### WORKING DATA
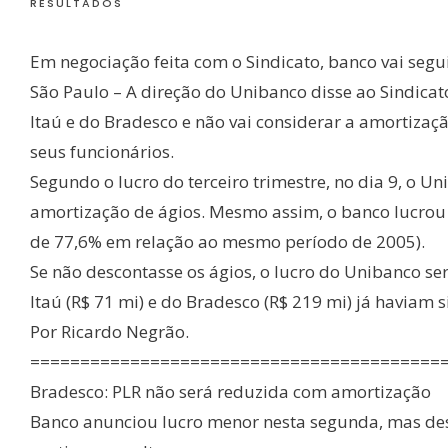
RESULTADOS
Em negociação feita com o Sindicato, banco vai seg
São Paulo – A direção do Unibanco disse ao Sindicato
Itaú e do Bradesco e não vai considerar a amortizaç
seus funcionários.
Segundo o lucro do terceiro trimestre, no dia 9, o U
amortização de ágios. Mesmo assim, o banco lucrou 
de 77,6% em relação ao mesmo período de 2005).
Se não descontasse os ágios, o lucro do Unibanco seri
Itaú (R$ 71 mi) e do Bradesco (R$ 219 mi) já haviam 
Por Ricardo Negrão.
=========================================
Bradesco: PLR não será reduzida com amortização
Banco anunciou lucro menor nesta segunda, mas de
---
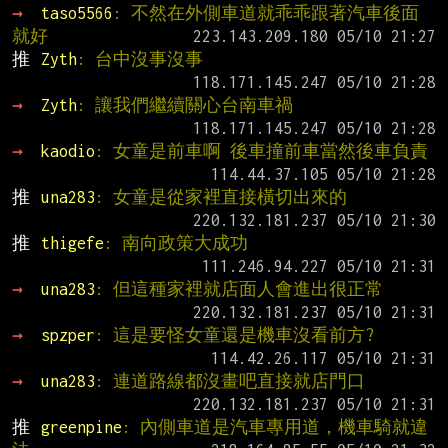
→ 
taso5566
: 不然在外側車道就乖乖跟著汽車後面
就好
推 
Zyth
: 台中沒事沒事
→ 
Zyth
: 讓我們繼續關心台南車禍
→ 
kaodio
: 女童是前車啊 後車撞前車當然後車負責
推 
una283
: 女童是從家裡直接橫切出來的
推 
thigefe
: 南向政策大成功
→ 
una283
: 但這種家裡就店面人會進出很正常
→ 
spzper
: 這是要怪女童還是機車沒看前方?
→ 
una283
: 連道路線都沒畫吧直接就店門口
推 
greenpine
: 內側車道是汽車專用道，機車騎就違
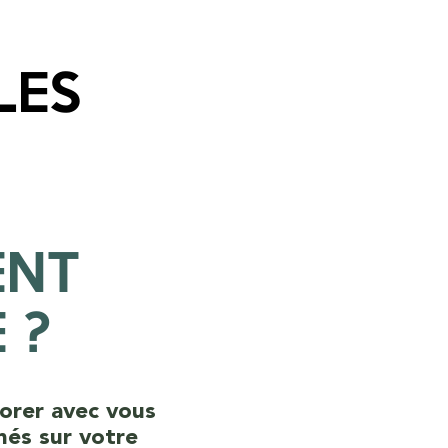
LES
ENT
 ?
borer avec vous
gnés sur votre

### TASK DESCRIPTION
Please give an exact copy of the entries above, from the line with "de 77,6% em" down to the line with "Banco anunciou lucro", inclusive, and nothing else.

### RESULT
de 77,6% em relação ao mesmo período de 2005).
Se não descontasse os ágios, o lucro do Unibanco seri
Itaú (R$ 71 mi) e do Bradesco (R$ 219 mi) já haviam 
Por Ricardo Negrão.
=========================================
Bradesco: PLR não será reduzida com amortização
Banco anunciou lucro menor nesta segunda, mas de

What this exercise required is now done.